Трактор бодро тарахтел, исходя сизым дымом, и тащил за собой балок.
Еськов с Академиком отстали и шли, разговаривая всё о том же — времени и знаниях.
— А убежать не думали? — спросил Еськов.
— Размышлял, да, — странно усмехаясь, сказал Академик. — Я-то как раз мог. Вот вы, к примеру, не можете — у вас ещё крепка в голове столичная жизнь, девушка, мама ваша жива, амбиции университетские, простите. Но только я ведь вам вот что скажу — бежать интеллигентный человек никуда не может, про это нам ещё Фёдор Михайлович Достоевский сказал: «Мужик убежит, модный сектант убежит — лакей чужой мысли, — потому ему только кончик пальчика показать, как мичману Дырке, так он на всю жизнь во что хотите поверит. А вы ведь вашей теории уж больше не верите, — с чем же вы убежите? Да и чего вам в бегах? В бегах гадко и трудно, а вам прежде всего надо жизни и положения определенного, воздуху соответственного; ну, а ваш ли там воздух?»
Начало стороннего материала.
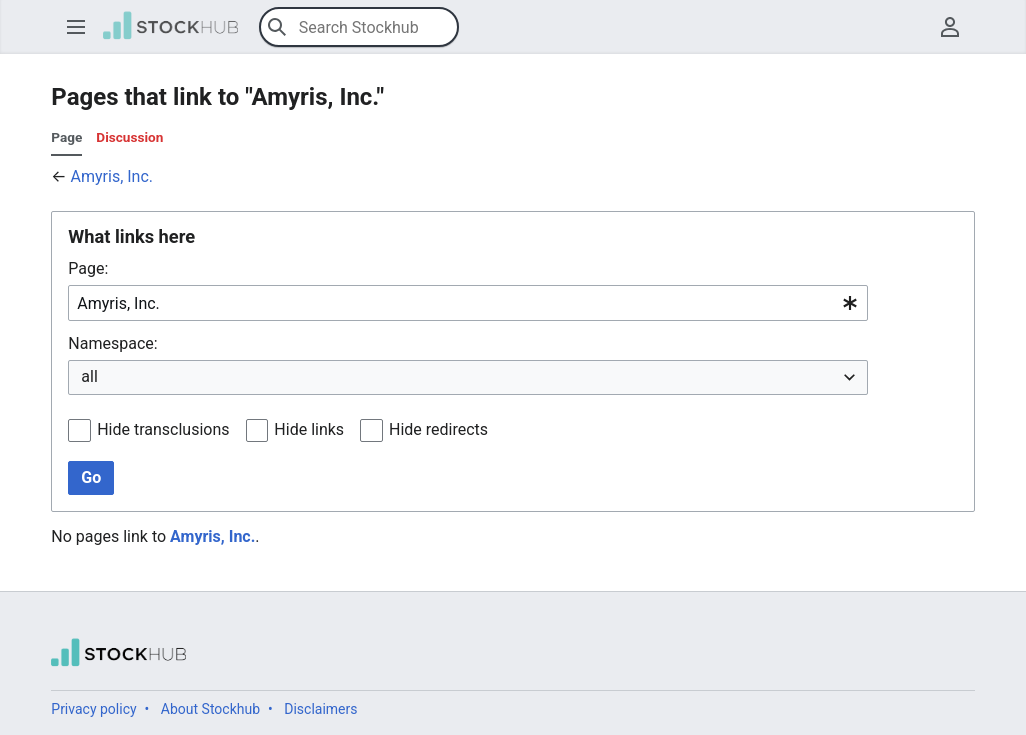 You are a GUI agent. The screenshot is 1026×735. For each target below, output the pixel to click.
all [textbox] (89, 376)
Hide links (309, 429)
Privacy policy (93, 709)
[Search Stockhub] (359, 27)
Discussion (129, 137)
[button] (76, 27)
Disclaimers (320, 709)
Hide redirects (438, 429)
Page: (88, 268)
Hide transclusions (163, 429)
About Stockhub (210, 709)
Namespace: (112, 343)
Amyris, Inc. (112, 176)
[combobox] (468, 303)
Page (66, 137)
Я вот могу, потому что семьи у меня нет и кроме науки мне полагаться не на что. Ну занимался бы я своей наукой, сидел бы где-нибудь в американском лагере за тремя рядами колючей проволоки — что бы для меня изменилось?
Вот когда я баланду кушал, тогда — да, убежать хотел, даже придумал как. Но только я начал готовиться, как приехал вот этот — он ткнул в маленькую фигурку Фетина — и вынул меня из барака, как игрушку из коробки. Не сам, конечно, вынул, по высшему указанию, но всё равно спасибо.
Но знаете, что я вам ещё скажу: я сам поражаюсь тому, как пластично наше сознание. При мне ломали воров — среди них были довольно упёртые экземпляры, и если был хоть какой-то шанс, они выкручивались.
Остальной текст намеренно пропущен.